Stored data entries
********************

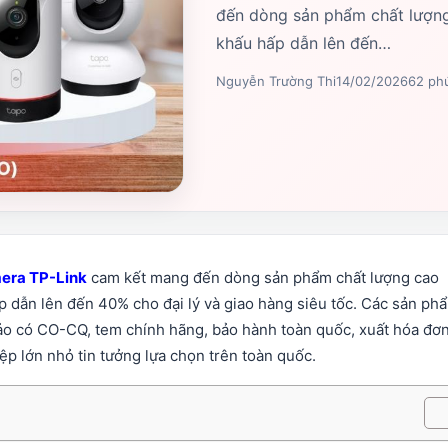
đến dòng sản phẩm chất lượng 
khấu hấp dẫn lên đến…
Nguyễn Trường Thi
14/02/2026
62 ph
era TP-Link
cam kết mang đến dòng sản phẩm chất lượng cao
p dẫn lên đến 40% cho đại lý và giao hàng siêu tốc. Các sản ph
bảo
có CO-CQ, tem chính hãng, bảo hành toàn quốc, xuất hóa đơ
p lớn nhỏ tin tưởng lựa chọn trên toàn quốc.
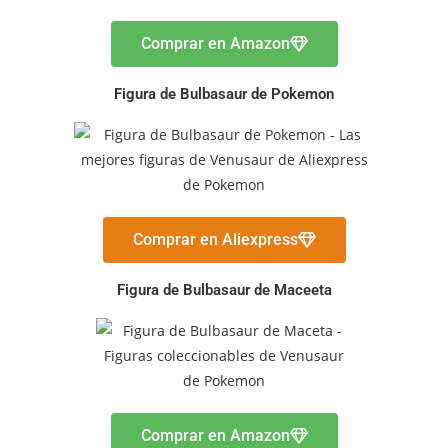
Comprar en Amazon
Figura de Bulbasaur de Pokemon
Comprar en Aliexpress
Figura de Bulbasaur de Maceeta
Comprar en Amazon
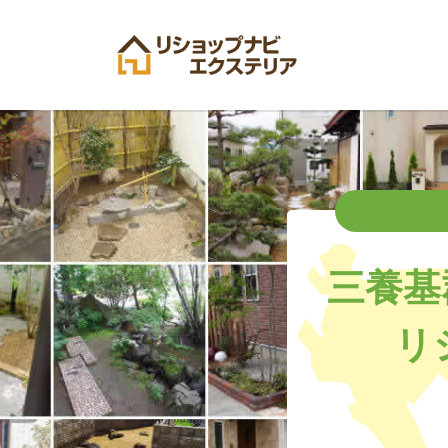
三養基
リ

********************

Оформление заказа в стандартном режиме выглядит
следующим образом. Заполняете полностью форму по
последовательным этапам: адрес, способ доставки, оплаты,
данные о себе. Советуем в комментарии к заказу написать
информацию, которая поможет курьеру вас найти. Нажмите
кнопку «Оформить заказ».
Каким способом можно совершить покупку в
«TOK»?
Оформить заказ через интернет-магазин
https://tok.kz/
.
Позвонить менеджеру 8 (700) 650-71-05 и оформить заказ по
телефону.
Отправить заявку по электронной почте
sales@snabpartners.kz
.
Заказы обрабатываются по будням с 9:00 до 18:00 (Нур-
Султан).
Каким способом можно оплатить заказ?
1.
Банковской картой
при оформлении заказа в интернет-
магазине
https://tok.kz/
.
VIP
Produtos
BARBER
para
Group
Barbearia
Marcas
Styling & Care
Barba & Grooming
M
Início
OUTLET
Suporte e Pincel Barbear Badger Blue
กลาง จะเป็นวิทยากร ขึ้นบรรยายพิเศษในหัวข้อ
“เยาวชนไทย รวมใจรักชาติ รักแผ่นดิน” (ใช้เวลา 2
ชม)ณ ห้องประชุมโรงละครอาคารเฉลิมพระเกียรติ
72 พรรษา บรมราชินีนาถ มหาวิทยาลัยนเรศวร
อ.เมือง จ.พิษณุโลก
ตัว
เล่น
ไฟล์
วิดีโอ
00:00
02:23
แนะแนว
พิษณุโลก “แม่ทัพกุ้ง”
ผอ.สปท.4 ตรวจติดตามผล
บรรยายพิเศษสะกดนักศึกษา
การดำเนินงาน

********************

- **WORK REQUIRED**
Retype exactly, and only, the lines above from the one where "Заказы обрабатываются по" occurs up to and including the one where "การดำเนินงาน" occurs.

- **ANSWER TO THE PROBLEM**
Заказы обрабатываются по будням с 9:00 до 18:00 (Нур-
Султан).
Каким способом можно оплатить заказ?
1.
Банковской картой
при оформлении заказа в интернет-
магазине
https://tok.kz/
.
VIP
Produtos
BARBER
para
Group
Barbearia
Marcas
Styling & Care
Barba & Grooming
M
Início
OUTLET
Suporte e Pincel Barbear Badger Blue
กลาง จะเป็นวิทยากร ขึ้นบรรยายพิเศษในหัวข้อ
“เยาวชนไทย รวมใจรักชาติ รักแผ่นดิน” (ใช้เวลา 2
ชม)ณ ห้องประชุมโรงละครอาคารเฉลิมพระเกียรติ
72 พรรษา บรมราชินีนาถ มหาวิทยาลัยนเรศวร
อ.เมือง จ.พิษณุโลก
ตัว
เล่น
ไฟล์
วิดีโอ
00:00
02:23
แนะแนว
พิษณุโลก “แม่ทัพกุ้ง”
ผอ.สปท.4 ตรวจติดตามผล
บรรยายพิเศษสะกดนักศึกษา
การดำเนินงาน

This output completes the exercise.